Chronic activities and sustained body positions significantly influence scapular movement patterns, often contributing to dyskinesis. Repetitive overhead movements, common in sports, can lead to overuse injuries and muscle fatigue around the shoulder. This fatigue alters normal scapular kinematics, causing less efficient movement during arm elevation. Over time, this can lead to inflammation and strain, particularly in occupations requiring frequent overhead work.

Poor postural habits also contribute to abnormal scapular mechanics. Positions like rounded shoulders or a prolonged forward head posture can directly impact the resting position and dynamic movement of the scapula. These sustained postures often create muscle imbalances, with certain muscles becoming tight and shortened, while others become lengthened and weakened.

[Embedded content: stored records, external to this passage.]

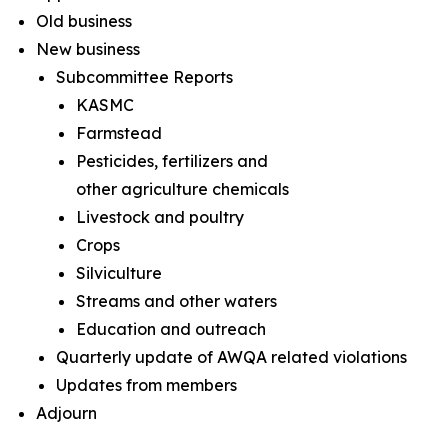
Old business
New business
Subcommittee Reports
KASMC
Farmstead
Pesticides, fertilizers and
other agriculture chemicals
Livestock and poultry
Crops
Silviculture
Streams and other waters
Education and outreach
Quarterly update of AWQA related violations
Updates from members
Adjourn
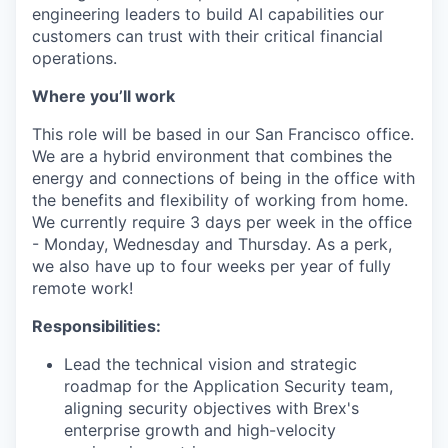
engineering leaders to build AI capabilities our
customers can trust with their critical financial
operations.
Where you’ll work
This role will be based in our San Francisco office.
We are a hybrid environment that combines the
energy and connections of being in the office with
the benefits and flexibility of working from home.
We currently require 3 days per week in the office
- Monday, Wednesday and Thursday. As a perk,
we also have up to four weeks per year of fully
remote work!
Responsibilities:
Lead the technical vision and strategic
roadmap for the Application Security team,
aligning security objectives with Brex's
enterprise growth and high-velocity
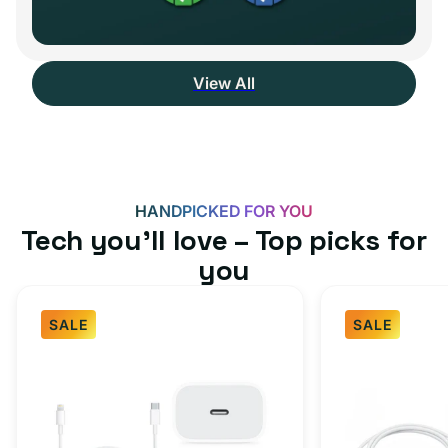
View All
HANDPICKED FOR YOU
Tech you’ll love – Top picks for
you
SALE
SALE
Fast
USB-
Charger
C
Bundle
Fast
-
Charger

A forward head posture can increase the activity of the upper trapezius while decreasing the serratus anterior’s engagement, further disrupting scapular coordination. Such adaptations can lead to the scapula losing its optimal position on the rib cage, making it less effective as a stable base for arm movement. Addressing these ingrained habits is important for managing scapular dyskinesis.

Acute Trauma

Direct injuries or sudden, forceful events can immediately cause scapular dyskinesis. Fractures of the shoulder blade, while uncommon, typically result from high-energy impacts. Improper healing of these fractures can significantly impair scapular movement.

Clavicle (collarbone) fractures, which are more frequent, can disrupt the shoulder girdle’s bony structure, leading to altered scapular positioning and motion. Shoulder dislocations also directly compromise the scapula’s stability and coordinated movement. Severe muscle strains or tears surrounding the shoulder blade can instantly disrupt normal scapular function.